Before printing, remove every picture; then print the lines below exactly, from the first line through the line containing "全面。ISO 9001是全球使用最普遍的质量办理系统尺度，通".

── RECORDS FOR THE TASK

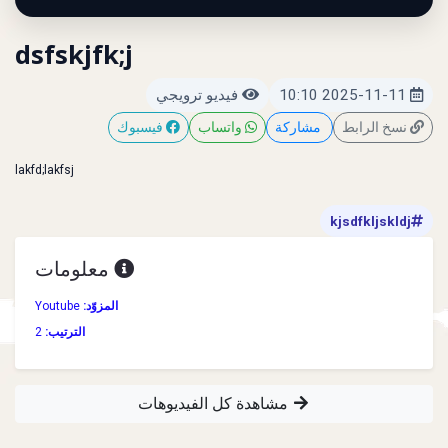
dsfskjfk;j
2025-11-11 10:10
فيديو ترويجي
نسخ الرابط
مشاركة
واتساب
فيسبوك
lakfd;lakfsj
kjsdfkljskldj
معلومات
المزوّد:
Youtube
الترتيب:
2
مشاهدة كل الفيديوهات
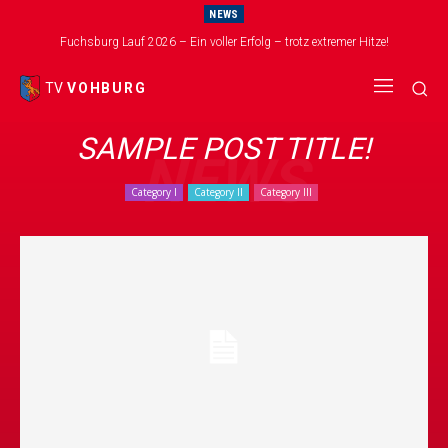
NEWS
Fuchsburg Lauf 2026 – Ein voller Erfolg – trotz extremer Hitze!
TV
VOHBURG
SAMPLE POST TITLE!
NEWS
Category I
Category II
Category III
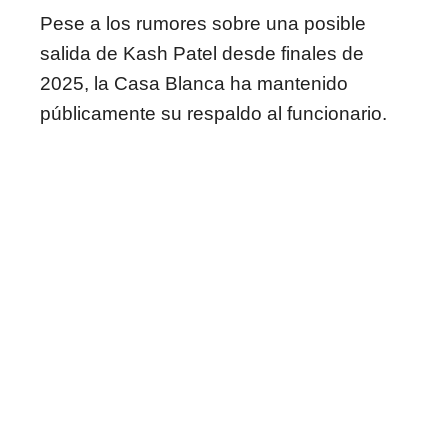
Pese a los rumores sobre una posible
salida de Kash Patel desde finales de
2025, la Casa Blanca ha mantenido
públicamente su respaldo al funcionario.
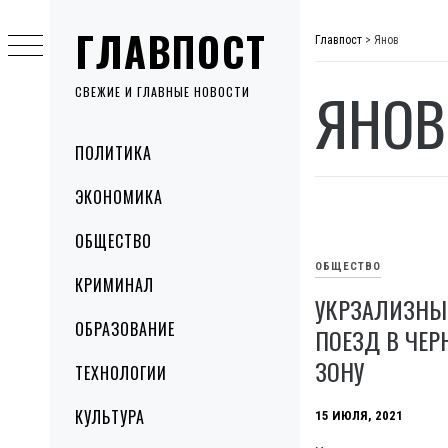
Skip
ГЛАВПОСТ
to
Главпост
>
Янов
content
ЯНОВ
СВЕЖИЕ И ГЛАВНЫЕ НОВОСТИ
Primary
ПОЛИТИКА
Menu
ЭКОНОМИКА
ОБЩЕСТВО
ОБЩЕСТВО
КРИМИНАЛ
УКРЗАЛИЗНЫ
ОБРАЗОВАНИЕ
ПОЕЗД В ЧЕ
ЗОНУ
ТЕХНОЛОГИИ
КУЛЬТУРА
15 ИЮЛЯ, 2021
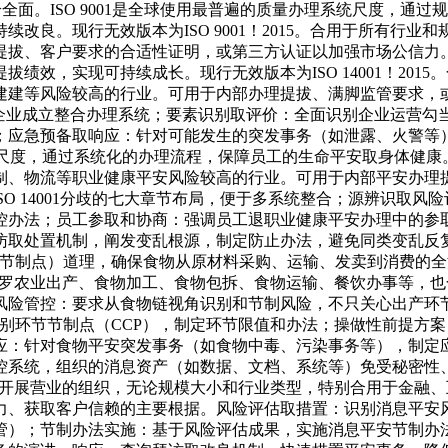
全面。ISO 9001是全球使用最普遍的质量办理系统尺度，通
改良。现行无效版本为ISO 9001！2015。合用于所有行
拔、客户要求的合适性证明，或第三方认证以加强市场公信力。IS
绩效，实现可持续成长。现行无效版本为ISO 14001！201
建建等风险较高的行业。可用于内部办理提拔、满脚监管要求，
局，便于企业成立整合办理系统；要素识别取评价：全面识别企业运
应急预备取响应：针对可能发生的突发事务（如泄露、火警等），制
际尺度，通过系统化的办理流程，保障员工的生命平安取身体健康。现行
制、物流等职业健康平安风险较高的行业。可用于内部平安办理
、ISO 14001分歧的七大章节布局，便于多系统整合；源辨识
控办法；员工参取和协商：强调员工退职业健康平安办理中的参
取处置机制，阐发变乱根源，制定防止办法，避免同类变乱反复发生
环节节制点）道理，确保食物从原材料采购、运输、发卖到消费的
的组织，包罗农业出产、食物加工、食物包拆、食物运输、餐饮办事等
风险管控：要求从食物链视角识别和节制风险，不只关心出产环
识别环节节制点（CCP），制定环节限值和办法；操做性前提方案
：针对食物平安突发事务（如食物中毒、污染事务等），制定应急预
控系统，组织的消息资产（如数据、文档、系统等）免受秘密性
赖消息系统开展营业的组织，无论规模大小和行业类型，特别合用于金
力、获取客户信赖的主要根据。风险评估取措置：识别消息平安
管）；节制办法实施：基于风险评估成果，实施消息平安节制办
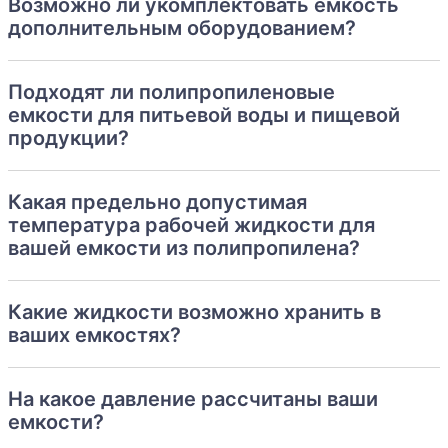
Возможно ли укомплектовать емкость
дополнительным оборудованием?
Подходят ли полипропиленовые
емкости для питьевой воды и пищевой
продукции?
Какая предельно допустимая
температура рабочей жидкости для
вашей емкости из полипропилена?
Какие жидкости возможно хранить в
ваших емкостях?
На какое давление рассчитаны ваши
емкости?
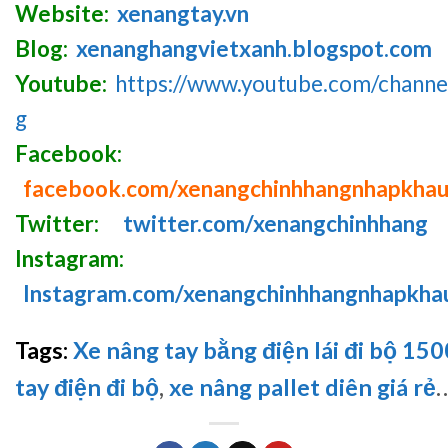
Website:
xenangtay.vn
Blog:
xenanghangvietxanh.blogspot.com
Youtube:
https://www.youtube.com/chan
g
Facebook:
facebook.com/xenangchinhhangnhapkha
Twitter:
twitter.com/xenangchinhhang
Instagram:
Instagram.com/xenangchinhhangnhapkha
Tags:
Xe nâng tay bằng điện lái đi bộ 15
tay điện đi bộ
,
xe nâng pallet diên giá rẻ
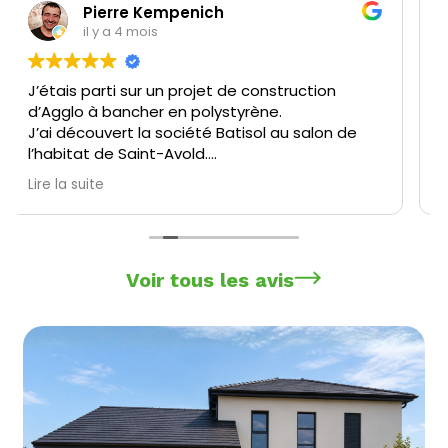
Dany SCHMITT
il y a 4 mois
Petite entreprise au contact efficace avec
des conseils précis et un SAV performant.
Beaucoup de disponibilité pour les clients.
Équipe sérieuse et dynamique, de la vente
jusqu’au coulage des murs.
Lire la suite
Voir tous les avis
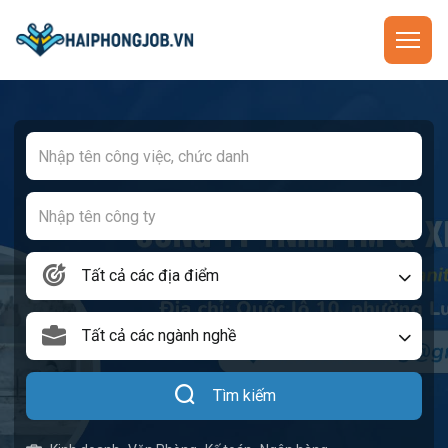
Tất cả các địa điểm
Tất cả các ngành nghề
Tìm kiếm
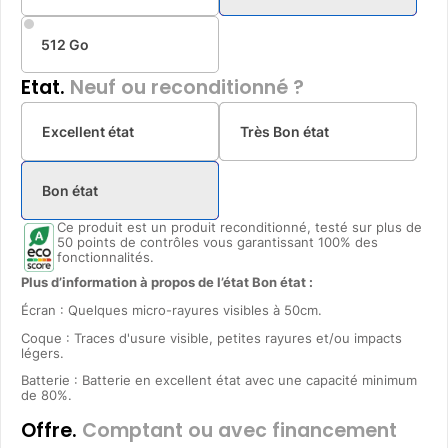
512 Go
Etat.
Neuf ou reconditionné ?
Excellent état
Très Bon état
Bon état
Ce produit est un produit reconditionné, testé sur plus de
50 points de contrôles vous garantissant 100% des
fonctionnalités.
Plus d’information à propos de l’état Bon état :
Écran : Quelques micro-rayures visibles à 50cm.
Coque : Traces d'usure visible, petites rayures et/ou impacts
légers.
Batterie : Batterie en excellent état avec une capacité minimum
de 80%.
Offre.
Comptant ou avec financement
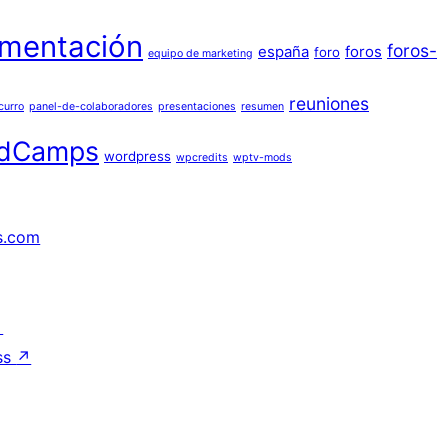
mentación
foros-
españa
foros
foro
equipo de marketing
reuniones
curro
panel-de-colaboradores
presentaciones
resumen
dCamps
wordpress
wpcredits
wptv-mods
s.com
↗
ss
↗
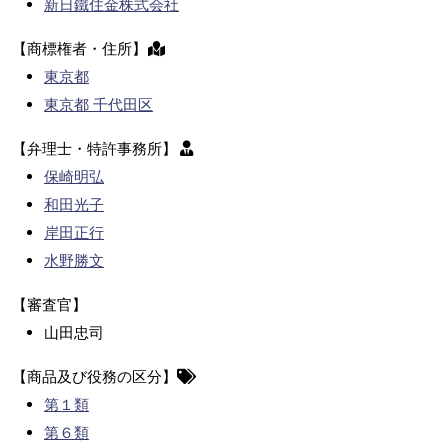
新日鐵住金株式会社
【商標権者・住所】
東京都
東京都 千代田区
【弁理士・特許事務所】
保崎明弘
和田光子
岸田正行
水野勝文
【審査官】
山田忠司
【商品及び役務の区分】
第１類
第６類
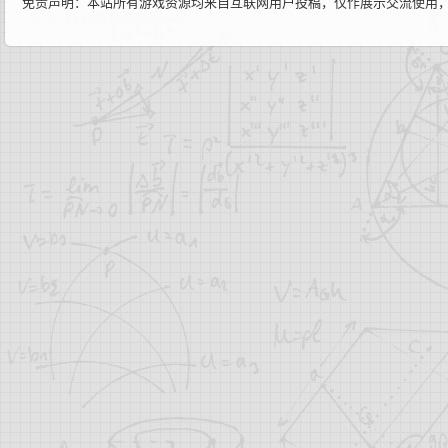
免责声明：本站所有游戏资源均来自互联网用户投稿，仅作展示交流使用，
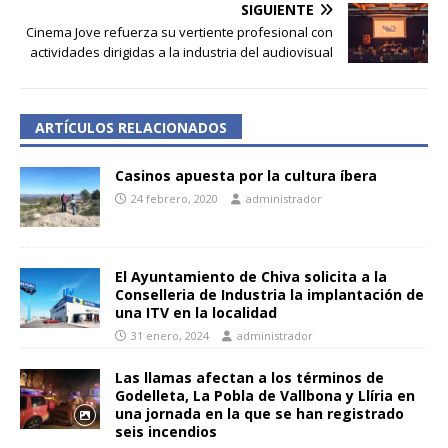
SIGUIENTE
Cinema Jove refuerza su vertiente profesional con
actividades dirigidas a la industria del audiovisual
ARTÍCULOS RELACIONADOS
Casinos apuesta por la cultura íbera
24 febrero, 2020
administrador
El Ayuntamiento de Chiva solicita a la
Conselleria de Industria la implantación de
una ITV en la localidad
31 enero, 2024
administrador
Las llamas afectan a los términos de
Godelleta, La Pobla de Vallbona y Llíria en
una jornada en la que se han registrado
seis incendios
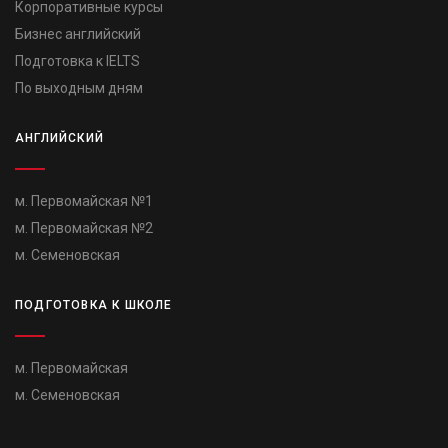
Корпоративные курсы
Бизнес английский
Подготовка к IELTS
По выходным дням
АНГЛИЙСКИЙ
м. Первомайская №1
м. Первомайская №2
м. Семеновская
ПОДГОТОВКА К ШКОЛЕ
м. Первомайская
м. Семеновская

────

PROBLEM SOLUTION |
dsfskjfk;j
2025-11-11 10:10
فيديو ترويجي
نسخ الرابط
مشاركة
واتساب
فيسبوك
lakfd;lakfsj
kjsdfkljskldj
معلومات
المزوّد:
Youtube
الترتيب:
2
مشاهدة كل الفيديوهات
NEWS
Fuchsburg Lauf 2026 – Ein voller Erfolg – trotz extremer Hitze!
TV
VOHBURG
SAMPLE POST TITLE!
NEWS
Category I
Category II
Category III
Pese a los rumores sobre una posible
salida de Kash Patel desde finales de
2025, la Casa Blanca ha mantenido
públicamente su respaldo al funcionario.
Skip
ГЛАВПОСТ
to
Главпост
>
Янов
content
ЯНОВ
СВЕЖИЕ И ГЛАВНЫЕ НОВОСТИ
Primary
ПОЛИТИКА
Menu
ЭКОНОМИКА
ОБЩЕСТВО
ОБЩЕСТВО
КРИМИНАЛ
УКРЗАЛИЗНЫ
ОБРАЗОВАНИЕ
ПОЕЗД В ЧЕ
ЗОНУ
ТЕХНОЛОГИИ
КУЛЬТУРА
15 ИЮЛЯ, 2021
全面。ISO 9001是全球使用最普遍的质量办理系统尺度，通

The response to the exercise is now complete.